City stamp duty overhaul
In a bid to boost the number of city residents in Adelaide, the State Government has announced a plan to ease stamp duty at a cost of $5.6 million.
Stamp duty will be either lowered or removed for apartments, but the concessions will only apply to dwellings in the Adelaide CBD and North Adelaide.
In a two-year trial, stamp duty will be abolished for people who buy an apartment off the plan for under $500,000. Properties valued over $500,000 will get a capped concession. After two years it will be trimmed back.
Speaking to ABC News in Adelaide, South Australian Premier Jay Weatherill said: "This is going to be a real impetus for investment in our CBD in apartment dwelling".
The Property Council of South Australia's Nathan Pine welcomes the stamp duty cuts but says they could go further.
"I think that perhaps in the future we should look at the inner metropolitan area once the rezonings in those places are done," he said.
Adelaide City Councillor Sandy Wilkinson is urging the government not to rush the process: "The whole notion of city living in apartments could be sullied by an oversupply of poorly-designed apartments".
In another budget leak, the first home bonus grant for new homes in the State will be extended for the next 12 months.

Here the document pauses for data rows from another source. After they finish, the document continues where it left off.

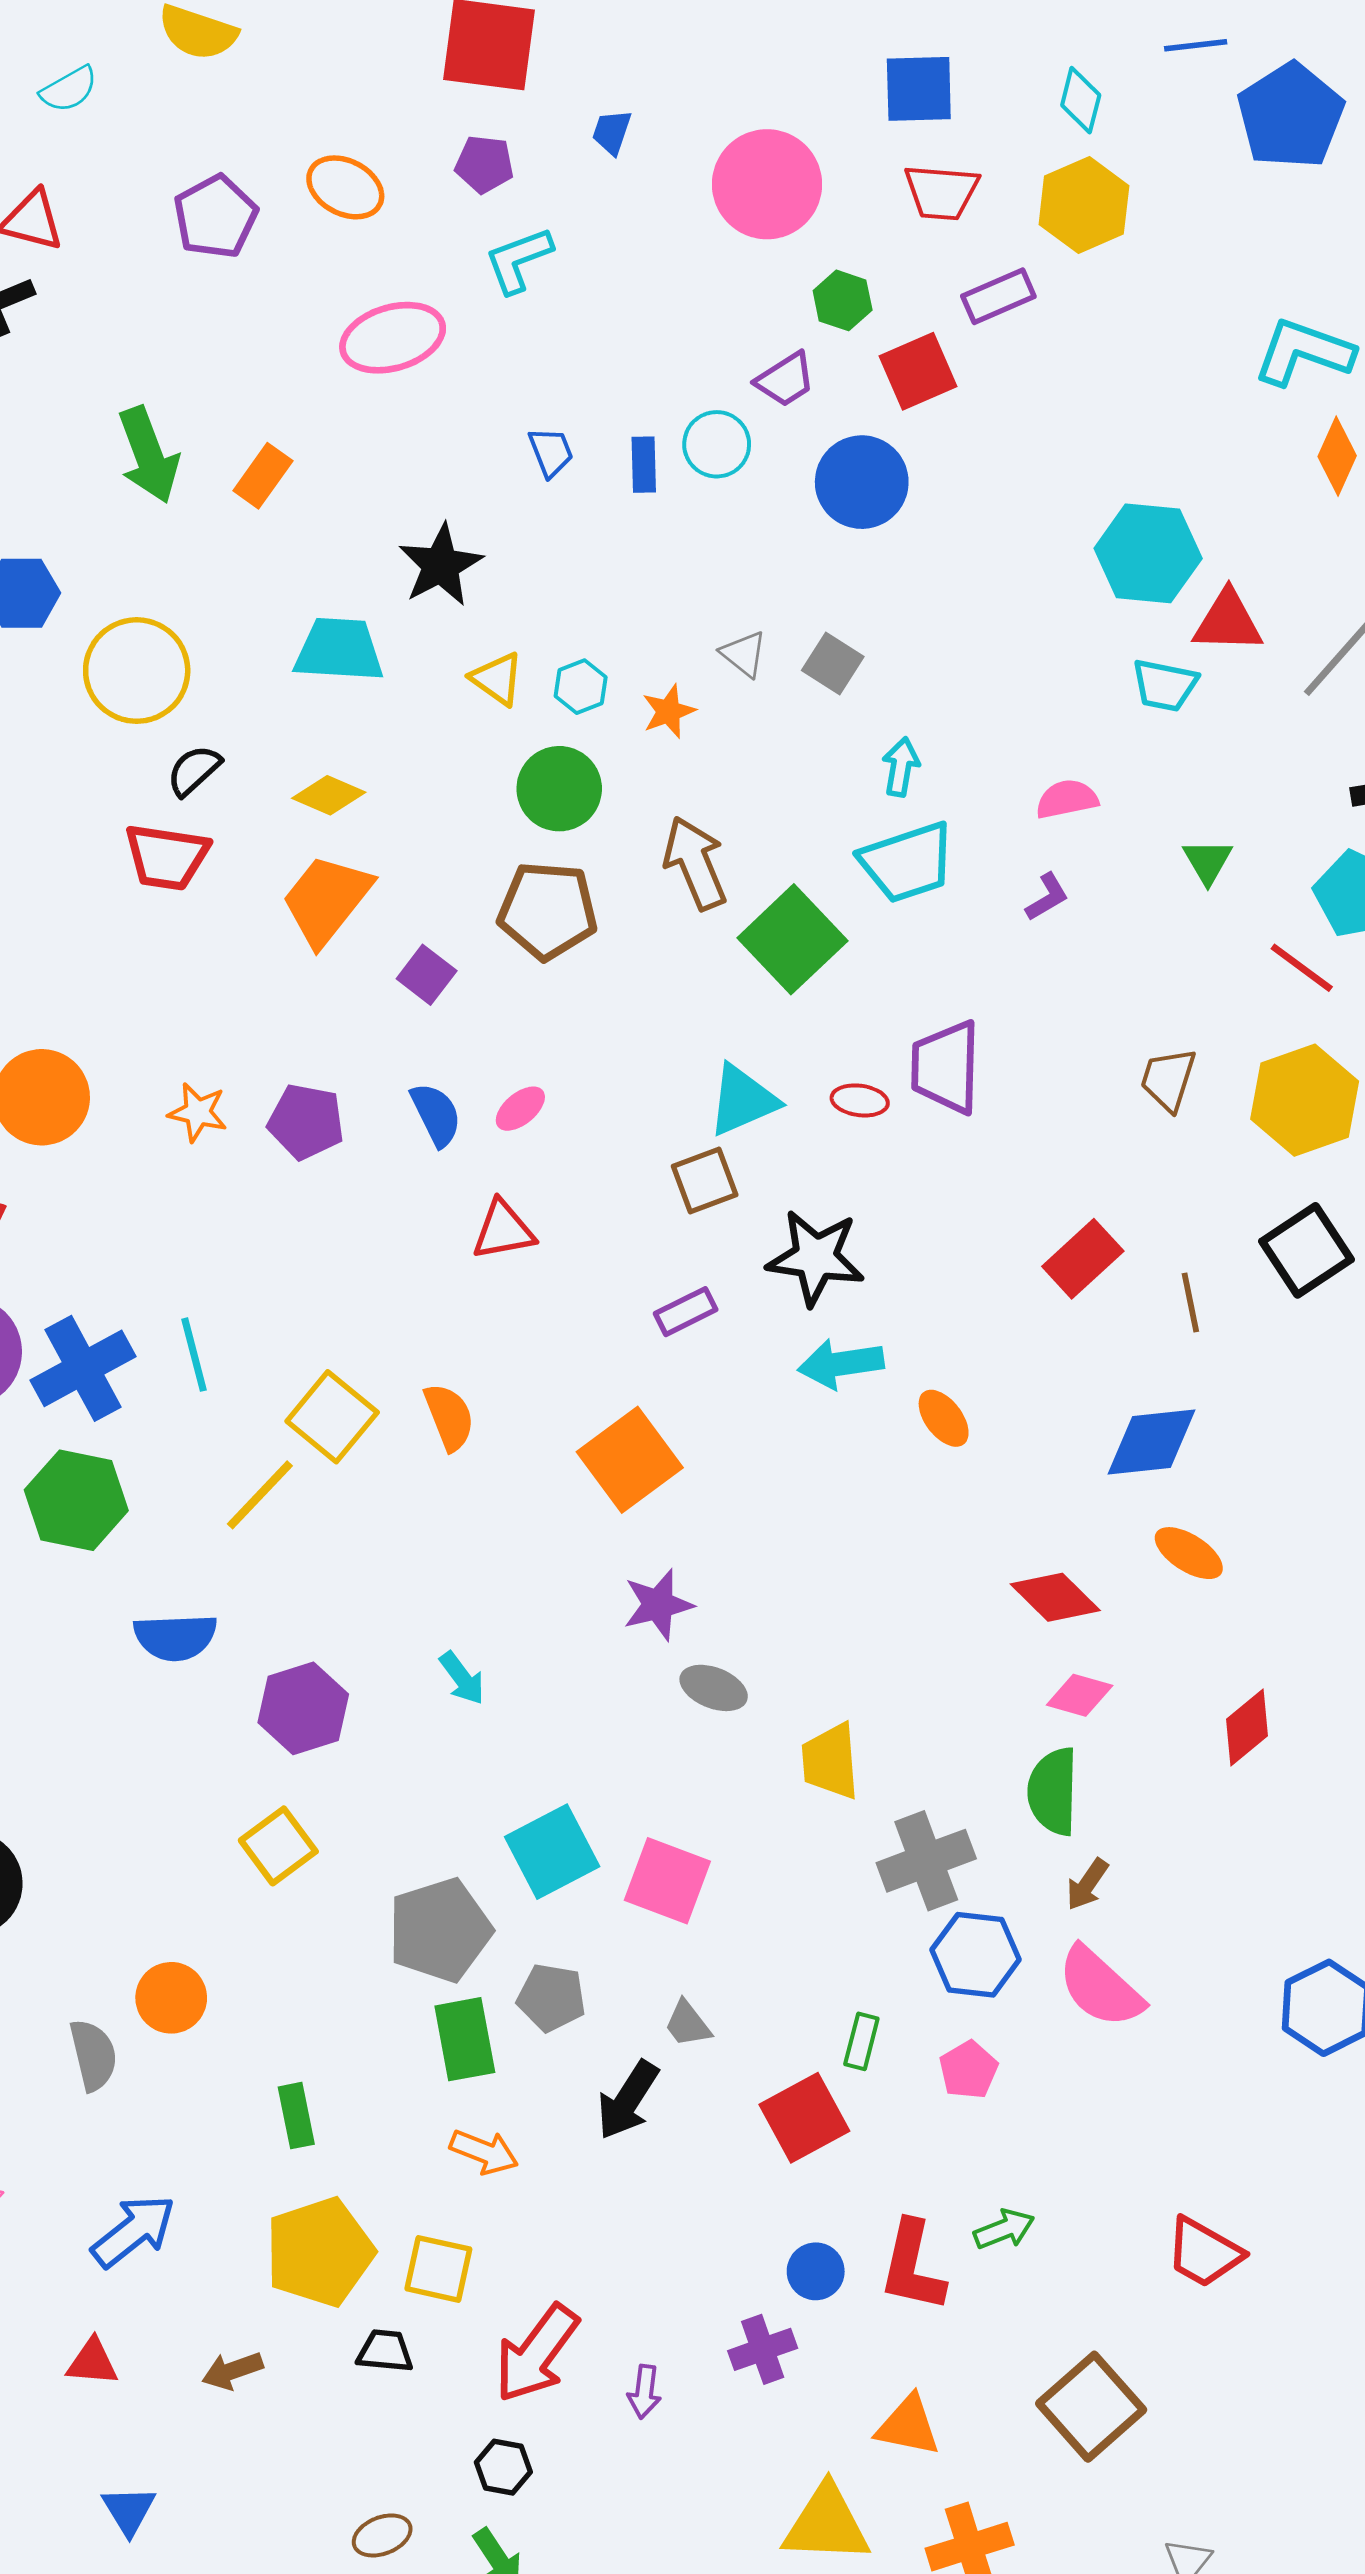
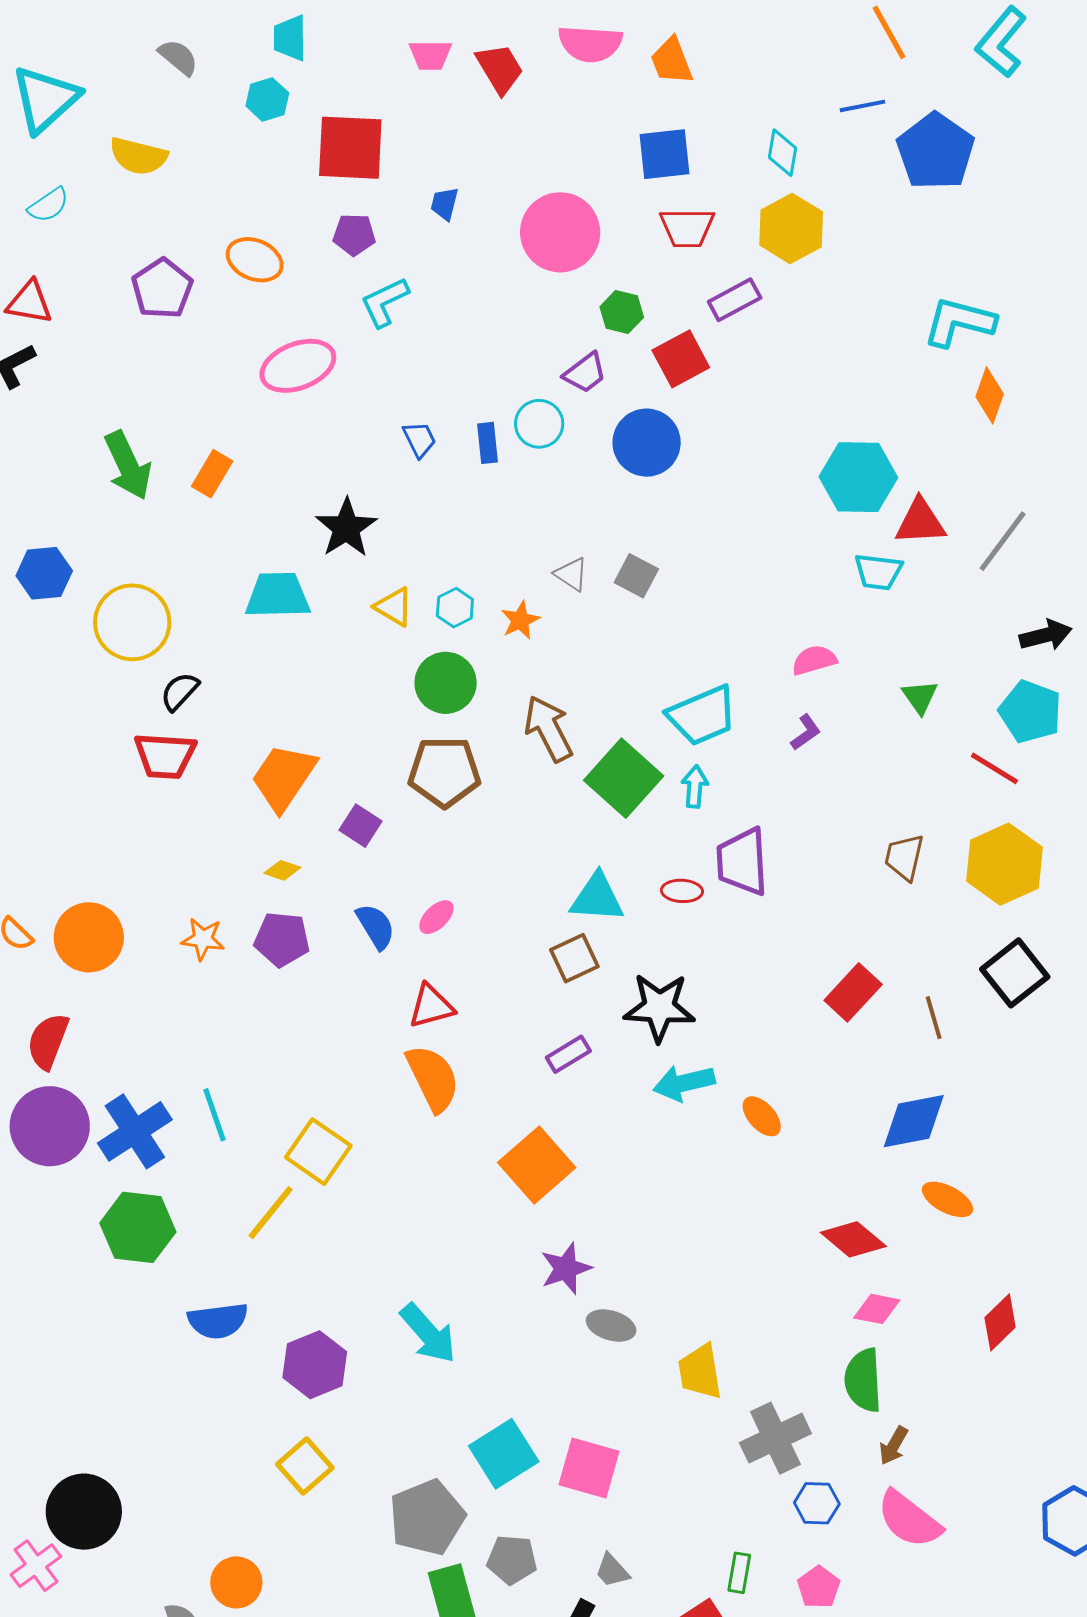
cyan arrow: (901, 767) -> (695, 787), moved
yellow diamond: (329, 795) -> (282, 870), moved, size x0.7
cyan triangle: (743, 1100) -> (597, 898), turned 32
orange semicircle: (449, 1417) -> (433, 1078), moved, size x1.4
cyan arrow: (462, 1678) -> (428, 1333), size x1.6
blue hexagon: (976, 1955) -> (817, 1503), size x0.7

While concessions and grants are a welcome stimulus for the housing market, RateCity spokesperson Michelle Hutchison has warned borrowers against rushing into the property market too early just to take advantage of incentives.
"There may be a place for government grants and concessions, but borrowers shouldn’t let changes to rules motivate their decision to enter the property market unless they are in a good financial position. Instead, borrowers should aim to save at least 10 percent deposit, if not more," she said.

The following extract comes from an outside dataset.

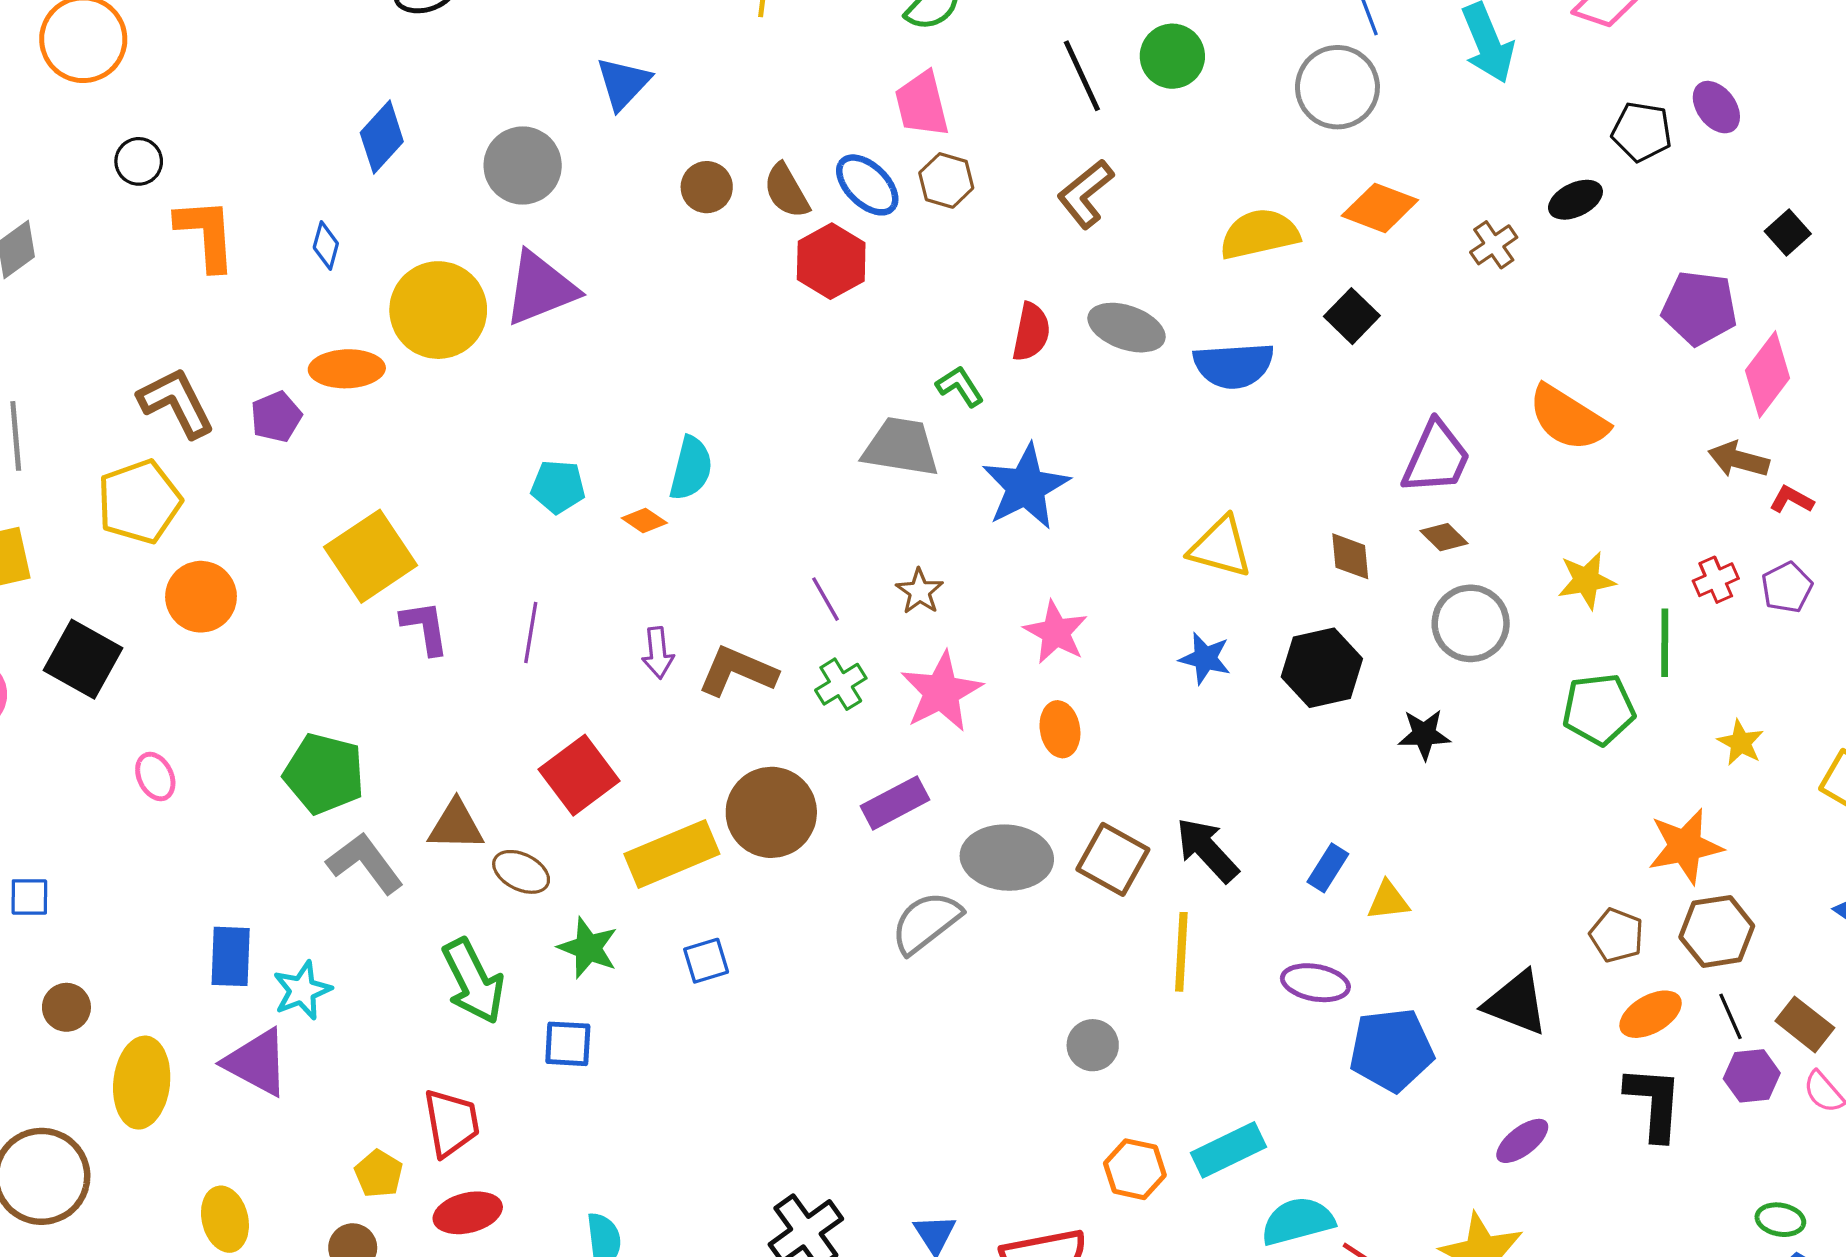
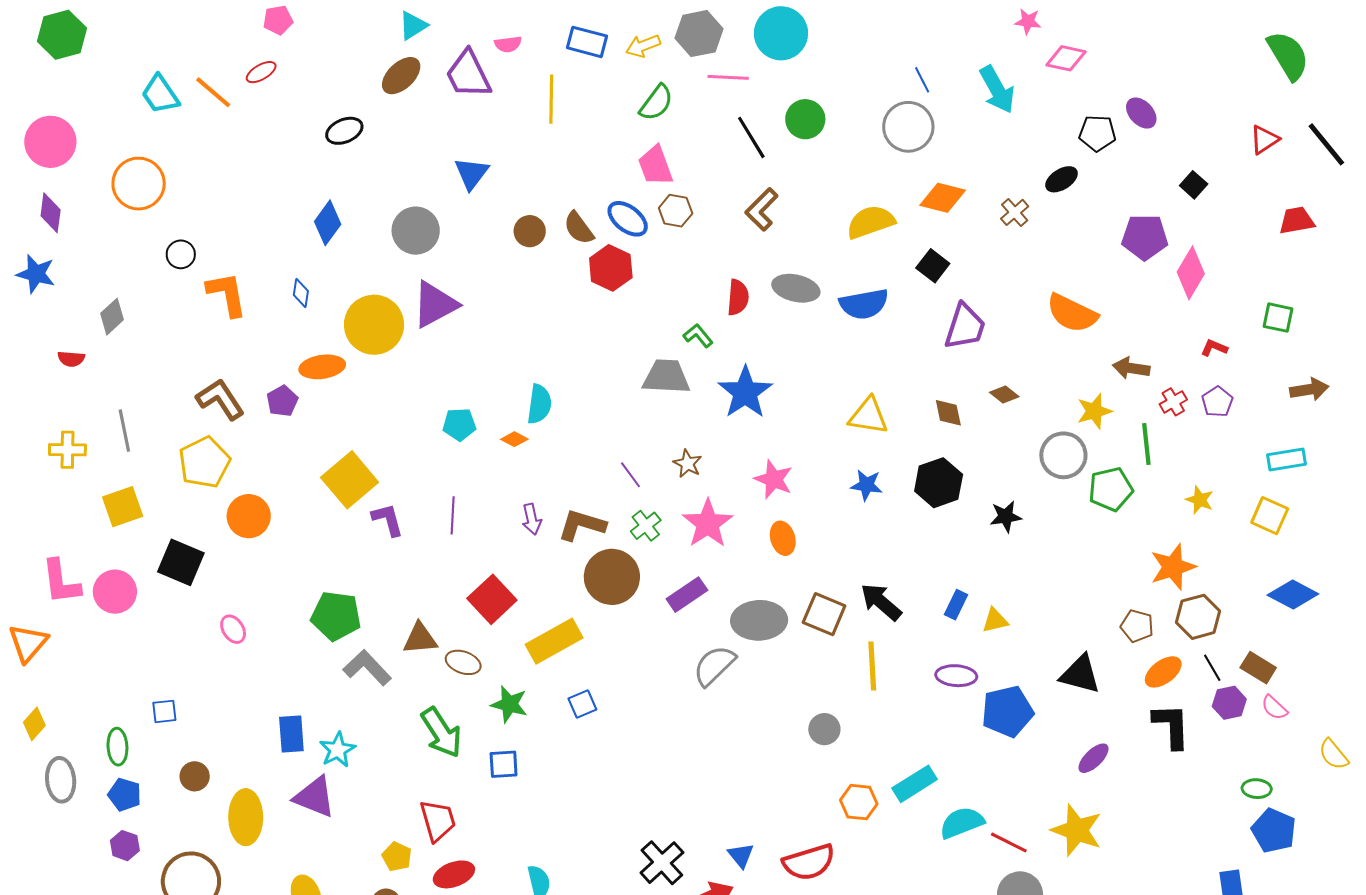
purple trapezoid: (1436, 458) -> (965, 327), moved
brown arrow: (1739, 460) -> (1131, 368), moved
gray circle: (1471, 623) -> (1063, 455), moved
brown circle: (771, 812) -> (612, 577), moved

"The lure of a government concession or grant means very little over the 25 year life of a loan; saving longer for a deposit can far outweigh the perceived benefits."
The announcement comes just weeks after the Real Estate Institute of NSW proposed a "pay-as-you-go" stamp duty plan in a bid to kick-start the state's property market.
Under the proposed plan, buyers would pay off their tax bill over three years. The Institute says the government would be "protected", with stamp duty guaranteed against the property in the same way as unpaid land tax.